All TeraGrid capabilities are defined and implemented as "capability kits". Capability kits include a Definition Document that describes the capabilities and driving use cases for the kit and an Implementation Document that provides the technical details on how the capabilities will be delivered. This document describes TeraGrid capabilities in the Class "ctss".
All TeraGrid HPC and storage resources supporting CTSS capability kits, must deploy the TeraGrid Core Integration kit, which provides the minimal capabilities to integrate the resource into the rest of the TeraGrid community (mainly the advertise which CTSS capabilities are provided). Other CTSS capability kits are optional, but we expect that most resources will implement the most of the capabilities.
To install any of the following capability kits on an existing TeraGrid resource follow the instructions in the kit's implementation document.

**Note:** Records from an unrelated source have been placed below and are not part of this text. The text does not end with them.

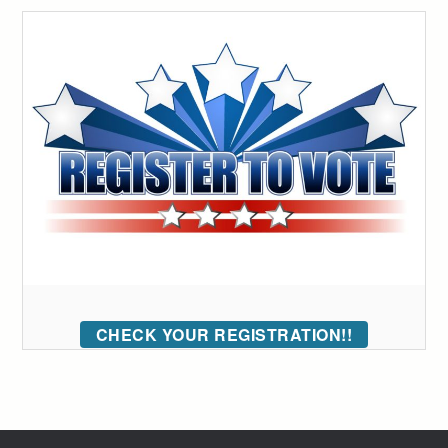
CHECK YOUR REGISTRATION!!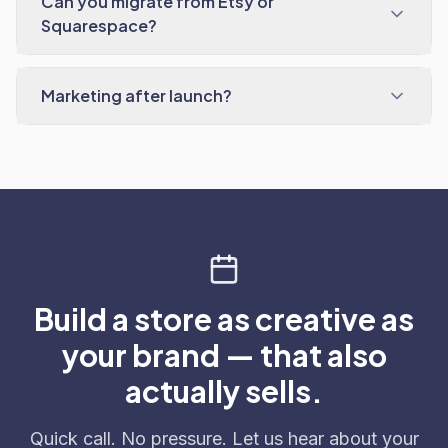
Can you migrate from Etsy or
Squarespace?
Marketing after launch?
Build a store as creative as
your brand — that also
actually sells.
Quick call. No pressure. Let us hear about your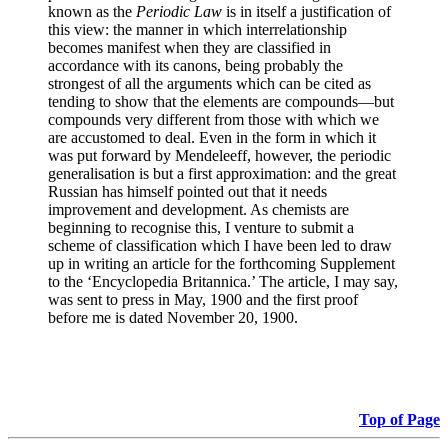
known as the
Periodic Law
is in itself a justification of
this view: the manner in which interrelationship
becomes manifest when they are classified in
accordance with its canons, being probably the
strongest of all the arguments which can be cited as
tending to show that the elements are compounds—but
compounds very different from those with which we
are accustomed to deal. Even in the form in which it
was put forward by Mendeleeff, however, the periodic
generalisation is but a first approximation: and the great
Russian has himself pointed out that it needs
improvement and development. As chemists are
beginning to recognise this, I venture to submit a
scheme of classification which I have been led to draw
up in writing an article for the forthcoming Supplement
to the ‘Encyclopedia Britannica.’ The article, I may say,
was sent to press in May, 1900 and the first proof
before me is dated November 20, 1900.
Top of Page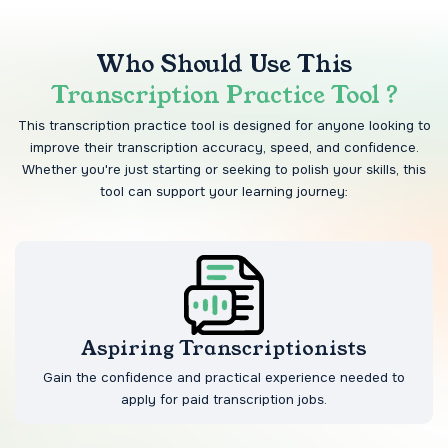
Who Should Use This
Transcription Practice Tool ?
This transcription practice tool is designed for anyone looking to
improve their transcription accuracy, speed, and confidence.
Whether you're just starting or seeking to polish your skills, this
tool can support your learning journey:
Aspiring Transcriptionists
Gain the confidence and practical experience needed to
apply for paid transcription jobs.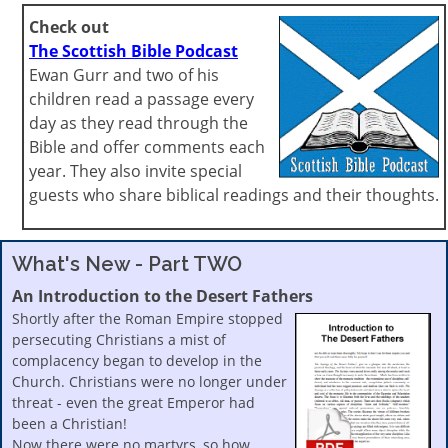
Check out
The Scottish Bible Podcast
Ewan Gurr and two of his
children read a passage every
day as they read through the
Bible and offer comments each
year. They also invite special
guests who share biblical readings and their thoughts.
What's New - Part TWO
An Introduction to the Desert Fathers
Shortly after the Roman Empire stopped
persecuting Christians a mist of
complacency began to develop in the
Church. Christians were no longer under
threat - even the great Emperor had
been a Christian!
Now there were no martyrs, so how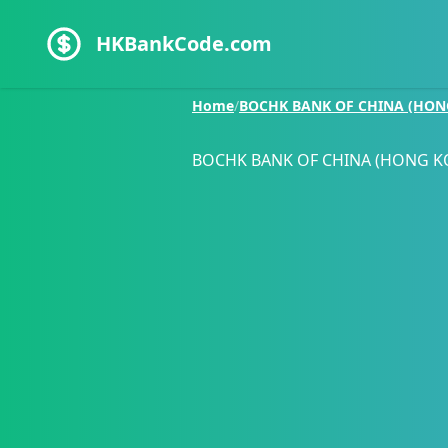
HKBankCode.com
Home
/
BOCHK BANK OF CHINA (HON
BOCHK BANK OF CHINA (HONG K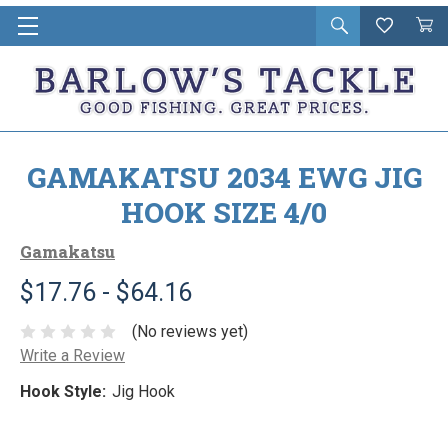
Open
Wishlist
Vie
i
search
Cart
in
ca
GAMAKATSU 2034 EWG JIG
HOOK SIZE 4/0
Gamakatsu
$17.76 - $64.16
(No reviews yet)
Write a Review
Hook Style:
Jig Hook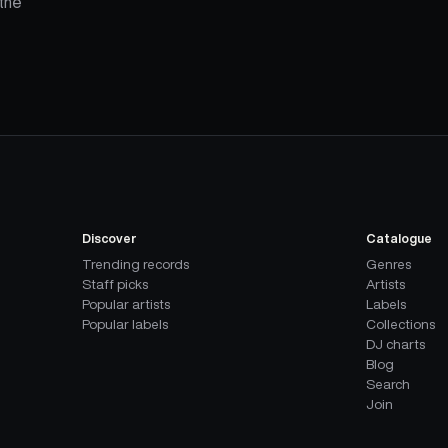
the
Discover
Catalogue
Trending records
Genres
Staff picks
Artists
Popular artists
Labels
Popular labels
Collections
DJ charts
Blog
Search
Join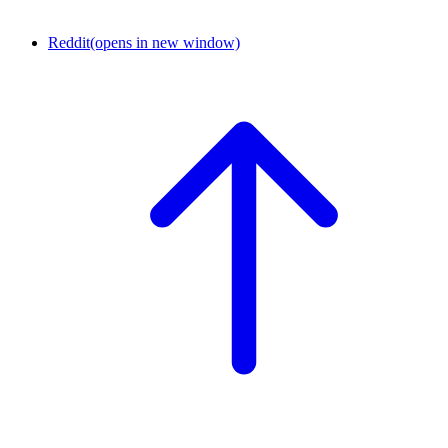
Reddit
(opens in new window)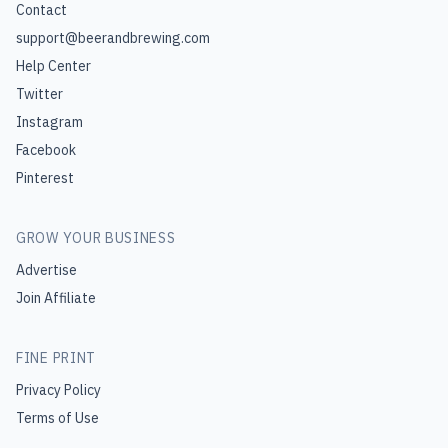
Contact
support@beerandbrewing.com
Help Center
Twitter
Instagram
Facebook
Pinterest
GROW YOUR BUSINESS
Advertise
Join Affiliate
FINE PRINT
Privacy Policy
Terms of Use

The CTSS 4 Bare Metal Installation describes host to install CTSS 4 on a machine that doesn't have any CTSS.
TeraGrid Core Integration
|Definition:||CTSS 4 TeraGrid Core Integration Capabilities|
|Implementation:||CTSS 4 TeraGrid Core Integration Implementation|
The only part of CTSS that TeraGrid resource providers must implement is the part that deals with operational integration: the TeraGrid Core Integration kit. The capabilities in this area enforce consistency in key areas: security, system information, verification & validation, and software deployment. Many of these capabilities are focused more on TeraGrid operators than on TeraGrid users, though they provide the fundamentals that make it possible (and easy) to use TeraGrid in advanced ways that users appreciate very much. (E.g., the ability to log into any authorized TeraGrid system using the same ID and password, or to submit jobs from one TeraGrid system to another without entering any ID/password at all.)

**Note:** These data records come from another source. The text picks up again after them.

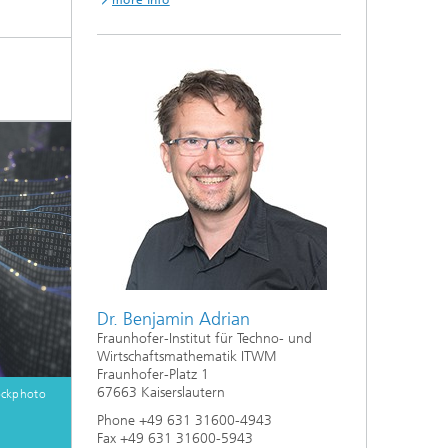
more info
Dr. Benjamin Adrian
Fraunhofer-Institut für Techno- und
Wirtschaftsmathematik ITWM
Fraunhofer-Platz 1
67663 Kaiserslautern
ockphoto
Phone +49 631 31600-4943
Fax +49 631 31600-5943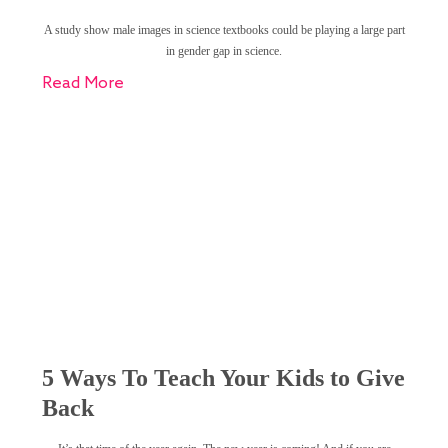
A study show male images in science textbooks could be playing a large part
in gender gap in science.
Read More
5 Ways To Teach Your Kids to Give
Back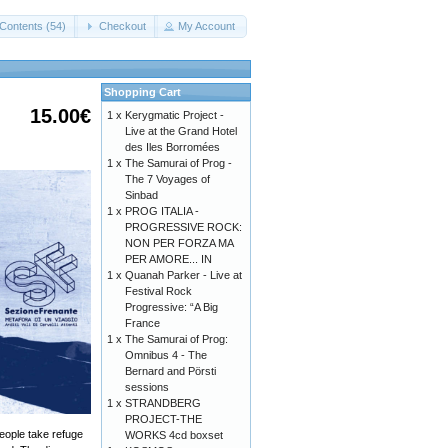
Contents (54)
Checkout
My Account
Shopping Cart
15.00€
1 x
Kerygmatic Project -
Live at the Grand Hotel
des Iles Borromées
1 x
The Samurai of Prog -
The 7 Voyages of
Sinbad
1 x
PROG ITALIA -
PROGRESSIVE ROCK:
NON PER FORZA MA
PER AMORE... IN
1 x
Quanah Parker - Live at
Festival Rock
Progressive: “A Big
France
1 x
The Samurai of Prog:
Omnibus 4 - The
Bernard and Pörsti
sessions
1 x
STRANDBERG
PROJECT-THE
people take refuge
WORKS 4cd boxset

The most important capability provided by the TeraGrid Core Integration kit is the software and service capability registry, which registers the CTSS capabilities provided by each TeraGrid resource, plus key configuration and accessibility information about each capability.
We expect that the following capabilities will be useful to both TeraGrid staff and TeraGrid users.
- Identify the TeraGrid resources providing a specific CTSS capability (new in CTSS 4)
- Identify the CTSS capabilities provided by a specific TeraGrid resource (new in CTSS 4)
- Discover the resource name and resource provider for the TeraGrid resource
- Discover a system's local policies
The following CTSS capabilities are primarily of interest to TeraGrid's resource provider and operations personnel.
- Authorize and provision a new TeraGrid user on the resource
- Verify that a CTSS capability is working properly on the resource
- Install a new CTSS capability kit on the resource (updated in CTSS 4)
- Publish the availability and current support level for a CTSS capability on the resource (new in CTSS 4)
|Definition:||CTSS 4 Remote Login Capability Kit|
|Implementation:||CTSS 4 Remote Login Capability Implementation|
Most TeraGrid systems allow users to establish an interactive, command-line login session from which they may issue commands to the system. CTSS coordinates the following capabilities among these systems.
- Login to a TeraGrid resource
- Login to one TeraGrid resource and then login to others without re-authenticating
- Obtain a grid proxy certficate after logging in to a TeraGrid resource
- Use default TeraGrid software tools and environment variables in the login shell without special setup
- Customize the login shell environment to include non-default software
- Move data into or out of a TeraGrid login system (basic methods) (updated in CTSS 4)
|Definition:||CTSS 4 Remote Compute Capability|
|Implementation:||CTSS 4 Remote Compute Capability Implementation|
Most TeraGrid systems allow computation jobs to be submitted for processing from a remote system. CTSS provides a consistent way to do the following things on TeraGrid systems.
- Remotely submit a simple job to the resource (updated in CTSS 4)
- Submit a job with file staging in and out (updated in CTSS 4)
- Check the status of a remotely submitted job (updated in CTSS 4)
- Signal (manage) a remotely submitted job (updated in CTSS 4)
- Specify the environment in which to run a remotely submitted job (updated in CTSS 4)
- Obtain accounting information about a remotely submitted job (new in CTSS 4)
Data Movement Clients and Servers
|CTSS4 Data Movement Clients|
|Definition:||CTSS 4 Data Movement Client Capabilities|
|Implementation:||CTSS 4 Data Movement Client Implementation|
|CTSS4 Data Movement Server|
|Definition:||CTSS 4 Data Movement Server Capabilities|
|Implementation:||CTSS 4 Data Movement Server Implementation|
Data is vital to science. Modern science produces significantly more data than earlier methods, and data often has to be moved from one Teragrid system to another during the production/use/analysis cycle. CTSS provides the following data movement capabilities.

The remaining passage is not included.